Czy na listach wyborczych będą niespodzianki? Na pewno. Wszystkie komitety jeszcze dopinają listy i wszystkie deklarują, że brakuje im już zupełnie niewiele, aby ten proces zamknąć i rozpocząć właściwą kampanię wyborczą. Bo kampania, mimo zarejestrowania komitatów (miały czas do poniedziałku 12 lutego), jeszcze nie wystartowała. Wydaje się to aż dziwne, bo w wielu powiatach i gminach pojawiły się już banery kandydatów, w mediach społecznościowych ruszyły prezentacje. W powiecie średzkim jeszcze cisza, jakby nikt nie chciał popełnić falstartu. Być może chodzi też o to, by opóźnić atak kontrkandydatów, czy też ich środowisk. 

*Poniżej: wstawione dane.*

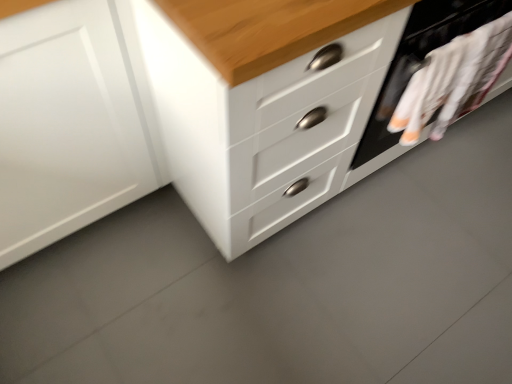 Question: Is white fabric at right positioned beyond the bounds of white glossy chest of drawers at center?

Choices:
 (A) yes
 (B) no

Answer: (A)

Question: Considering the relative sizes of white fabric at right and white glossy chest of drawers at center in the image provided, is white fabric at right smaller than white glossy chest of drawers at center?

Choices:
 (A) no
 (B) yes

Answer: (B)

Question: Is white fabric at right to the right of white glossy chest of drawers at center from the viewer's perspective?

Choices:
 (A) yes
 (B) no

Answer: (A)

Question: From the image's perspective, is white fabric at right on white glossy chest of drawers at center?

Choices:
 (A) yes
 (B) no

Answer: (B)

Question: Is white glossy chest of drawers at center completely or partially inside white fabric at right?

Choices:
 (A) yes
 (B) no

Answer: (B)

Question: Looking at their shapes, would you say white matte cabinet at left is wider or thinner than white glossy chest of drawers at center?

Choices:
 (A) wide
 (B) thin

Answer: (B)

Question: Considering the positions of point (93, 109) and point (311, 107), is point (93, 109) closer or farther from the camera than point (311, 107)?

Choices:
 (A) farther
 (B) closer

Answer: (A)

Question: In terms of height, does white matte cabinet at left look taller or shorter compared to white glossy chest of drawers at center?

Choices:
 (A) short
 (B) tall

Answer: (A)

Question: From the image's perspective, is white matte cabinet at left located above or below white glossy chest of drawers at center?

Choices:
 (A) below
 (B) above

Answer: (A)

Question: Considering the positions of white fabric at right and white glossy chest of drawers at center in the image, is white fabric at right bigger or smaller than white glossy chest of drawers at center?

Choices:
 (A) small
 (B) big

Answer: (A)

Question: Visually, is white fabric at right positioned to the left or to the right of white glossy chest of drawers at center?

Choices:
 (A) right
 (B) left

Answer: (A)

Question: In terms of height, does white fabric at right look taller or shorter compared to white glossy chest of drawers at center?

Choices:
 (A) tall
 (B) short

Answer: (B)

Question: Is white fabric at right spatially inside white glossy chest of drawers at center, or outside of it?

Choices:
 (A) outside
 (B) inside

Answer: (A)

Question: Looking at the image, does white matte cabinet at left seem bigger or smaller compared to white fabric at right?

Choices:
 (A) small
 (B) big

Answer: (B)

Question: Would you say white matte cabinet at left is inside or outside white fabric at right?

Choices:
 (A) inside
 (B) outside

Answer: (B) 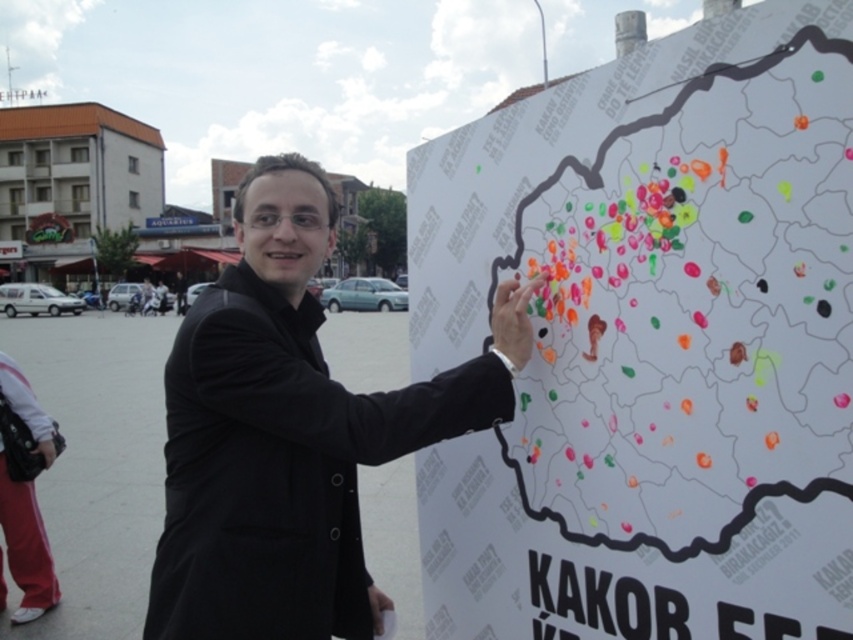 Which of these two, white paper map at center or black matte coat at center, stands shorter?

black matte coat at center is shorter.

Does point (692, 328) lie behind point (401, 436)?

No, (692, 328) is in front of (401, 436).

What do you see at coordinates (650, 342) in the screenshot? The image size is (853, 640). I see `white paper map at center` at bounding box center [650, 342].

The width and height of the screenshot is (853, 640). I want to click on white paper map at center, so click(650, 342). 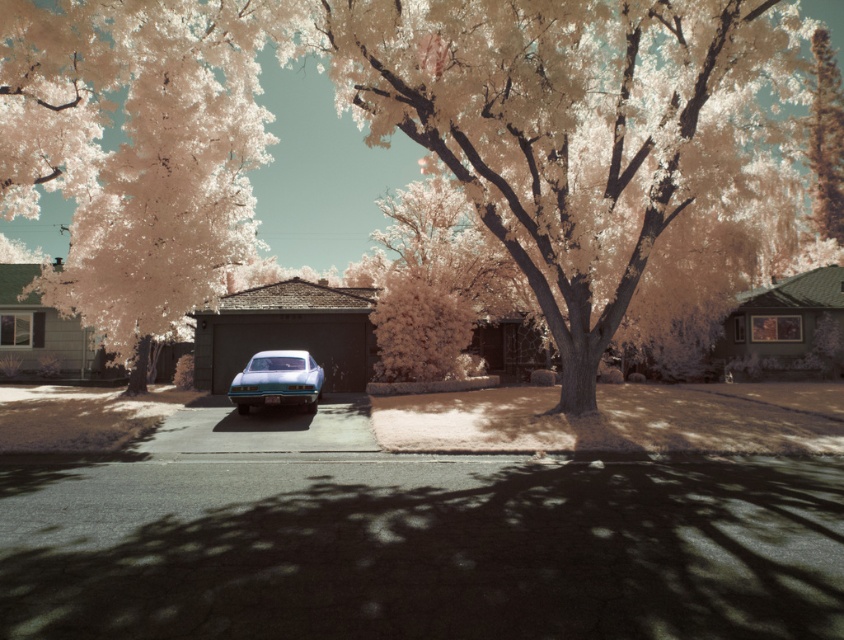 Question: Which of the following is the farthest from the observer?

Choices:
 (A) translucent pink foliage at left
 (B) matte blue car at center
 (C) dark brown wooden garage at right

Answer: (C)

Question: Which object is farther from the camera taking this photo?

Choices:
 (A) dark brown wooden garage at right
 (B) asphalt at center

Answer: (A)

Question: Which point is farther to the camera?

Choices:
 (A) smooth bark tree at upper right
 (B) dark brown wooden garage at right
 (C) translucent pink foliage at left
 (D) matte gray garage at left

Answer: (B)

Question: Where is dark brown wooden garage at right located in relation to matte gray garage at left in the image?

Choices:
 (A) below
 (B) above

Answer: (A)

Question: Observing the image, what is the correct spatial positioning of sepia textured tree at center in reference to matte blue car at center?

Choices:
 (A) below
 (B) above

Answer: (B)

Question: Is asphalt at center positioned behind matte gray garage at left?

Choices:
 (A) no
 (B) yes

Answer: (A) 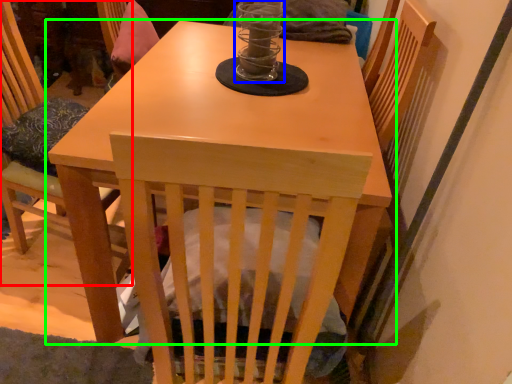 Question: Estimate the real-world distances between objects in this image. Which object is closer to chair (highlighted by a red box), candle holder (highlighted by a blue box) or table (highlighted by a green box)?

Choices:
 (A) candle holder
 (B) table

Answer: (B) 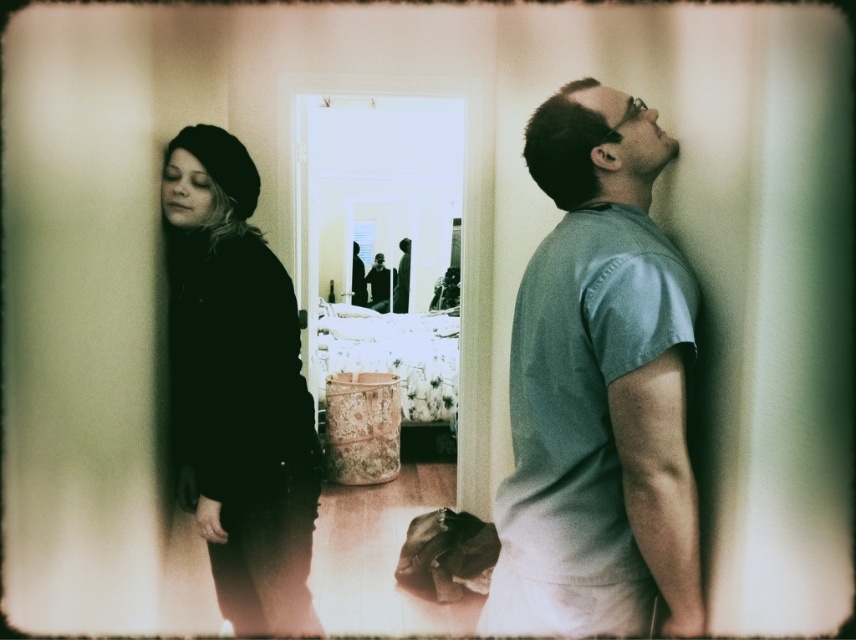 What do you see at coordinates (598, 390) in the screenshot?
I see `dark matte jacket at left` at bounding box center [598, 390].

At what (x,y) coordinates should I click in order to perform the action: click on dark matte jacket at left. Please return your answer as a coordinate pair (x, y). Image resolution: width=856 pixels, height=640 pixels. Looking at the image, I should click on (598, 390).

Can you confirm if dark matte jacket at left is smaller than black matte beret at left?

Correct, dark matte jacket at left occupies less space than black matte beret at left.

Describe the element at coordinates (598, 390) in the screenshot. This screenshot has width=856, height=640. I see `dark matte jacket at left` at that location.

Where is `dark matte jacket at left`? The height and width of the screenshot is (640, 856). dark matte jacket at left is located at coordinates (598, 390).

Is light blue t-shirt at right positioned behind black matte beret at left?

No.

Does light blue t-shirt at right appear under black matte beret at left?

Actually, light blue t-shirt at right is above black matte beret at left.

What are the coordinates of `light blue t-shirt at right` in the screenshot? It's located at (598, 388).

Locate an element on the screen. Image resolution: width=856 pixels, height=640 pixels. light blue t-shirt at right is located at coordinates (598, 388). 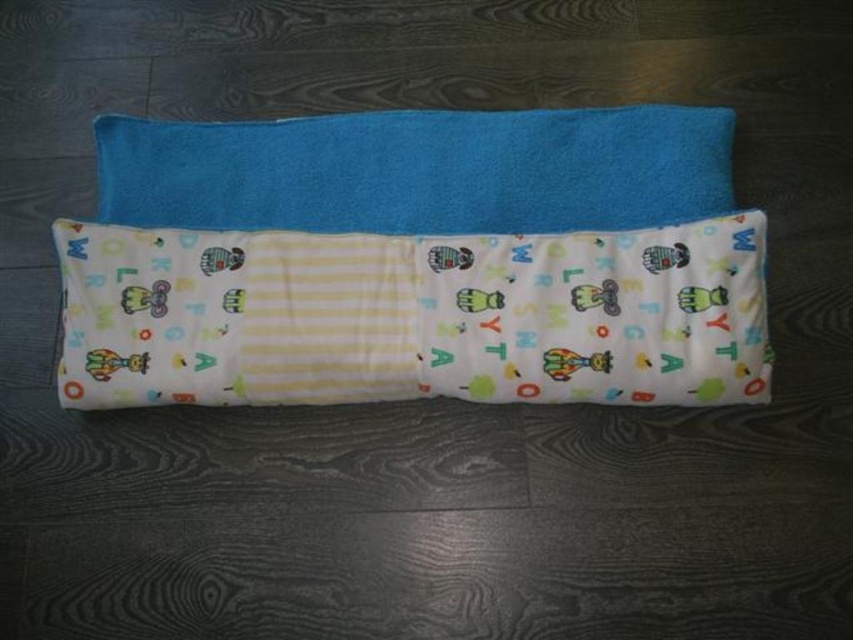 Question: Which of the following is the farthest from the observer?

Choices:
 (A) (144, 401)
 (B) (654, 156)

Answer: (B)

Question: Where is white cotton blanket at center located in relation to blue soft towel at center in the image?

Choices:
 (A) above
 (B) below

Answer: (B)

Question: Among these objects, which one is farthest from the camera?

Choices:
 (A) blue soft towel at center
 (B) white cotton blanket at center

Answer: (A)

Question: Is white cotton blanket at center below blue soft towel at center?

Choices:
 (A) yes
 (B) no

Answer: (A)

Question: Which point is closer to the camera?

Choices:
 (A) white cotton blanket at center
 (B) blue soft towel at center

Answer: (A)

Question: Does white cotton blanket at center have a larger size compared to blue soft towel at center?

Choices:
 (A) yes
 (B) no

Answer: (A) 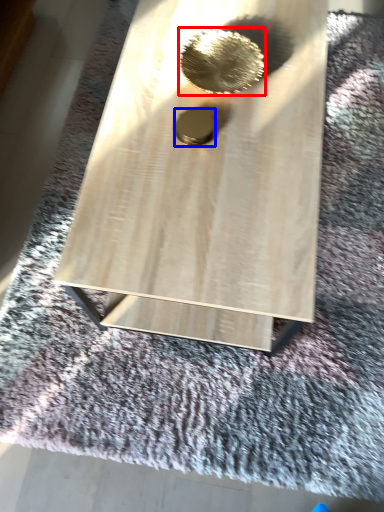 Question: Among these objects, which one is farthest to the camera, hole (highlighted by a red box) or hole (highlighted by a blue box)?

Choices:
 (A) hole
 (B) hole

Answer: (A) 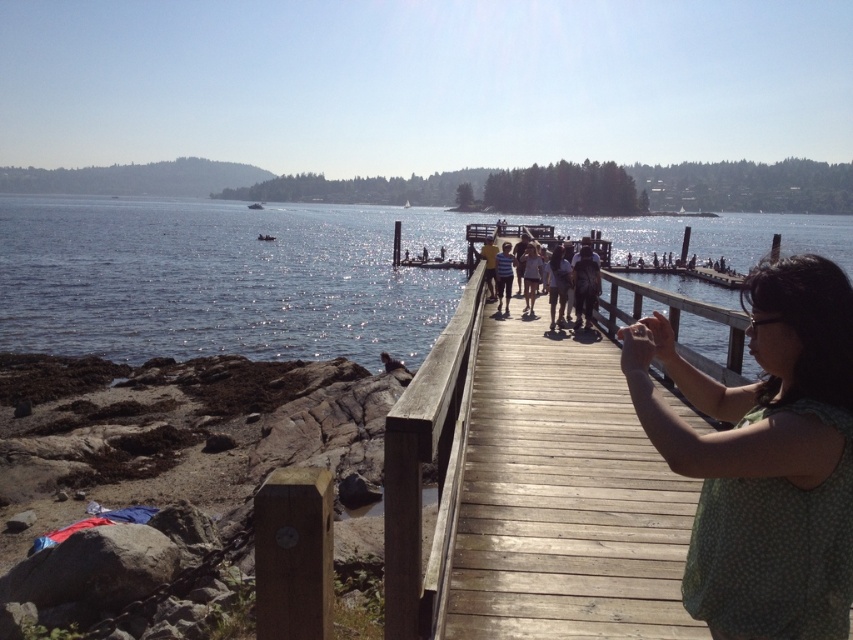 Between glistening water at center and striped shirt at center, which one has less height?

striped shirt at center

Is glistening water at center in front of striped shirt at center?

Yes, glistening water at center is in front of striped shirt at center.

Is point (241, 284) positioned before point (509, 289)?

That is False.

Locate an element on the screen. The image size is (853, 640). glistening water at center is located at coordinates (221, 278).

Does glistening water at center have a larger size compared to matte yellow shirt at center?

Yes, glistening water at center is bigger than matte yellow shirt at center.

Is glistening water at center positioned before matte yellow shirt at center?

Yes, it is in front of matte yellow shirt at center.

Find the location of a particular element. This screenshot has height=640, width=853. glistening water at center is located at coordinates (221, 278).

Is wooden dock at center positioned before striped shirt at center?

Yes, it is in front of striped shirt at center.

Can you confirm if wooden dock at center is shorter than striped shirt at center?

No.

The height and width of the screenshot is (640, 853). Describe the element at coordinates (525, 490) in the screenshot. I see `wooden dock at center` at that location.

The image size is (853, 640). Find the location of `wooden dock at center`. wooden dock at center is located at coordinates (525, 490). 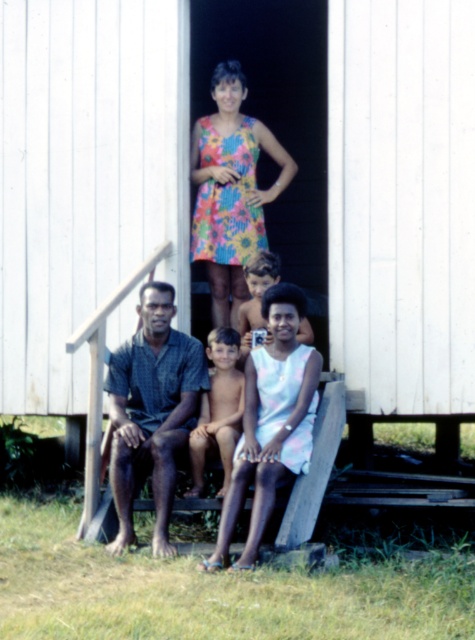 Who is taller, light brown skin at center or white cotton shirt at lower center?

light brown skin at center is taller.

Is light brown skin at center further to camera compared to white cotton shirt at lower center?

That is False.

Is point (228, 433) farther from viewer compared to point (246, 324)?

No, it is not.

Where is `light brown skin at center`? The width and height of the screenshot is (475, 640). light brown skin at center is located at coordinates (218, 410).

Does dark blue plaid shirt at lower left appear under floral dress at center?

Yes.

From the picture: Is dark blue plaid shirt at lower left shorter than floral dress at center?

Yes.

Locate an element on the screen. This screenshot has width=475, height=640. dark blue plaid shirt at lower left is located at coordinates (152, 410).

Where is `dark blue plaid shirt at lower left`? This screenshot has width=475, height=640. dark blue plaid shirt at lower left is located at coordinates (152, 410).

Is pastel floral dress at center further to camera compared to white cotton shirt at lower center?

No, pastel floral dress at center is closer to the viewer.

Is point (116, 396) closer to camera compared to point (252, 276)?

That is True.

In order to click on pastel floral dress at center in this screenshot , I will do `click(273, 429)`. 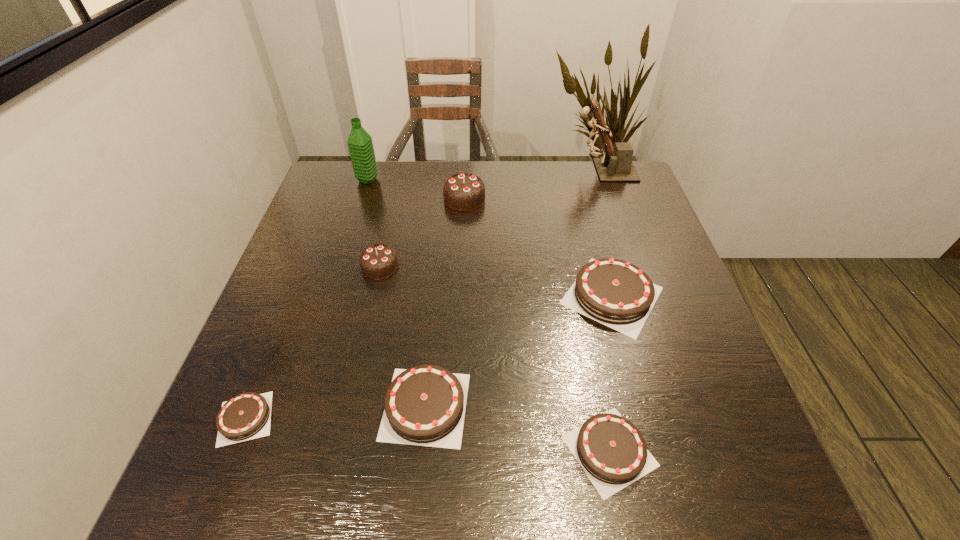 At what (x,y) coordinates should I click in order to perform the action: click on free space between the biggest brown chocolate cake and the smaller chocolate chocolate cake. Please return your answer as a coordinate pair (x, y). Looking at the image, I should click on (496, 281).

Where is `free space between the farthest brown chocolate cake and the nearer chocolate chocolate cake`? The image size is (960, 540). free space between the farthest brown chocolate cake and the nearer chocolate chocolate cake is located at coordinates (496, 281).

The width and height of the screenshot is (960, 540). I want to click on free space between the sixth nearest object and the farthest brown chocolate cake, so click(x=539, y=247).

Identify the location of free point between the bigger chocolate chocolate cake and the fifth tallest chocolate cake. (537, 325).

I want to click on vacant space that's between the left chocolate chocolate cake and the sixth tallest object, so click(402, 336).

This screenshot has height=540, width=960. Find the location of `vacant region between the water bottle and the shortest object`. vacant region between the water bottle and the shortest object is located at coordinates (306, 299).

I want to click on vacant area that lies between the third farthest object and the second shortest chocolate cake, so click(537, 325).

Image resolution: width=960 pixels, height=540 pixels. I want to click on vacant region between the bigger chocolate chocolate cake and the figurine, so click(x=534, y=185).

Where is `empty space that is in between the nearer chocolate chocolate cake and the third biggest brown chocolate cake`? Image resolution: width=960 pixels, height=540 pixels. empty space that is in between the nearer chocolate chocolate cake and the third biggest brown chocolate cake is located at coordinates (494, 359).

Point out which object is positioned as the seventh nearest to the shortest chocolate cake. Please provide its 2D coordinates. Your answer should be formatted as a tuple, i.e. [(x, y)], where the tuple contains the x and y coordinates of a point satisfying the conditions above.

[(615, 164)] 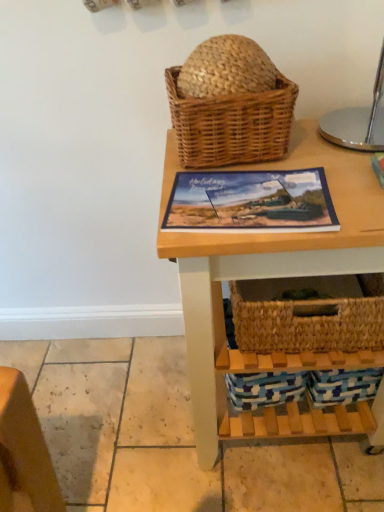 You are a GUI agent. You are given a task and a screenshot of the screen. Output one action in this format:
    pyautogui.click(x=<x>, y=<y>)
    Task: Click on the free region on the left part of natural wood table at center
    
    Given the screenshot: What is the action you would take?
    pyautogui.click(x=129, y=412) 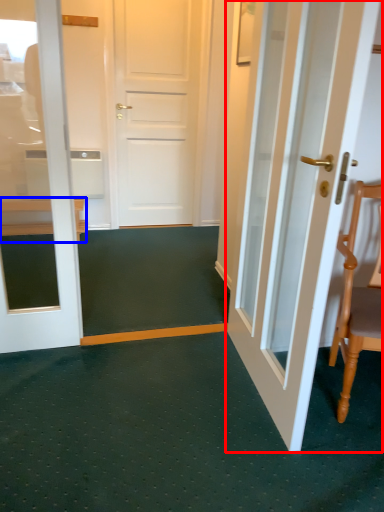 Question: Which object appears closest to the camera in this image, door (highlighted by a red box) or furniture (highlighted by a blue box)?

Choices:
 (A) door
 (B) furniture

Answer: (A) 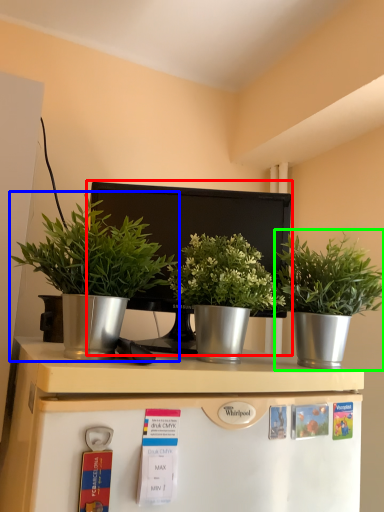 Question: Which is farther away from appliance (highlighted by a red box)? houseplant (highlighted by a blue box) or houseplant (highlighted by a green box)?

Choices:
 (A) houseplant
 (B) houseplant

Answer: (B) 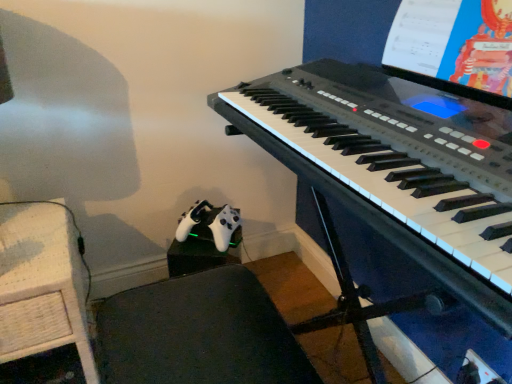 Question: Is black plastic keyboard at center inside the boundaries of white paper at upper right, or outside?

Choices:
 (A) outside
 (B) inside

Answer: (A)

Question: From their relative heights in the image, would you say black plastic keyboard at center is taller or shorter than white paper at upper right?

Choices:
 (A) short
 (B) tall

Answer: (A)

Question: Based on their relative distances, which object is nearer to the black plastic keyboard at center?

Choices:
 (A) woven wood table at lower left
 (B) white paper at upper right

Answer: (B)

Question: Which object is the closest to the woven wood table at lower left?

Choices:
 (A) white paper at upper right
 (B) black plastic keyboard at center

Answer: (B) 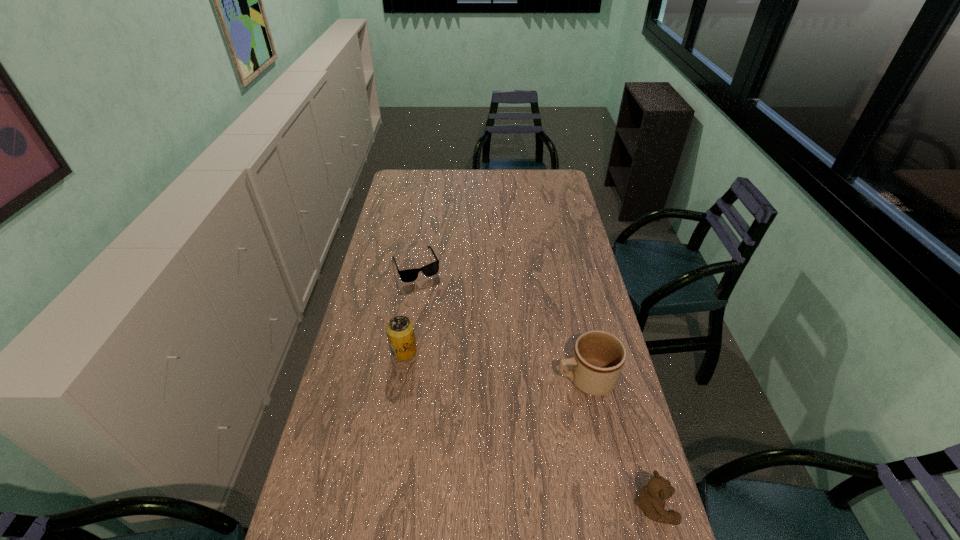 You are a GUI agent. You are given a task and a screenshot of the screen. Output one action in this format:
    pyautogui.click(x=<x>, y=<y>)
    Task: Click on the beer can
    
    Given the screenshot: What is the action you would take?
    pyautogui.click(x=400, y=331)

Identify the location of the nearest object. This screenshot has height=540, width=960. (651, 499).

Locate an element on the screen. Image resolution: width=960 pixels, height=540 pixels. mug is located at coordinates (598, 358).

Find the location of a particular element. The width and height of the screenshot is (960, 540). the shortest object is located at coordinates (409, 275).

Image resolution: width=960 pixels, height=540 pixels. I want to click on the farthest object, so pyautogui.click(x=409, y=275).

You are a GUI agent. You are given a task and a screenshot of the screen. Output one action in this format:
    pyautogui.click(x=<x>, y=<y>)
    Task: Click on the vacant position located on the front of the beer can
    The height and width of the screenshot is (540, 960).
    Given the screenshot: What is the action you would take?
    pyautogui.click(x=399, y=380)

At what (x,y) coordinates should I click in order to perform the action: click on vacant space located 0.110m on the side of the mug with the handle. Please return your answer as a coordinate pair (x, y). Looking at the image, I should click on (522, 390).

Locate an element on the screen. vacant space located on the side of the mug with the handle is located at coordinates (493, 396).

What are the coordinates of `free region located 0.160m on the side of the mug with the handle` in the screenshot? It's located at (506, 393).

Where is `free space located on the front-facing side of the shortest object`? The height and width of the screenshot is (540, 960). free space located on the front-facing side of the shortest object is located at coordinates (445, 327).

Będą niespodzianki, bo polityka nie znosi próżni. Można się spodziewać wejścia do gry osób, które w samorządzie do tej pory właściwie nie działały. Będą sytuacje, w których powalczą one o stanowisko wójta gminy. Pewne jest, że w kwietniu zmieni się przynajmniej jeden wójt – wójt gminy Nowe Miasto. Aleksander Podemski, który szefuje gminie od 1990 roku, powiedział „pas”. Po raz kolejny nie wystartuje i w Nowym Mieście zapowiada się niezwykle pasjonujący wyścig pretendentów.

Czy pozostali włodarze gmin się obronią? Czy przez ostatnich pięć lat potrafili przekonać wyborców, że ponownie warto na nich postawić? Czy do gry wejdą nowe osoby, a może powrócą poprzednicy? Trudno przewidzieć. Przygotowywane w Środzie pięć lat temu lokalne sondaże dawały pewne zwycięstwo Wojciechowi Ziętkowskiemu, a jednak przegrał. Taki lokalny sondaż, przez swoją metodologię, bywa bardzo zawodny. Łatwiej zrobić przewidywalny sondaż w skali kraju, niż w małej gminie.

Ciekawi mnie też, czy osiem tygodni kampanii może znacząco wpłynąć na wyborców. Na pewno nie jest tak, że wszyscy mieszkańcy mają już pełne przekonanie, na kogo głosować. Będą tacy, którzy podejmą decyzję tuż przed wyborami, może pod wpływem emocji, może pod wpływem obrazów, które będą się piętrzyć w prasie, internecie, czy też na płotach posesji.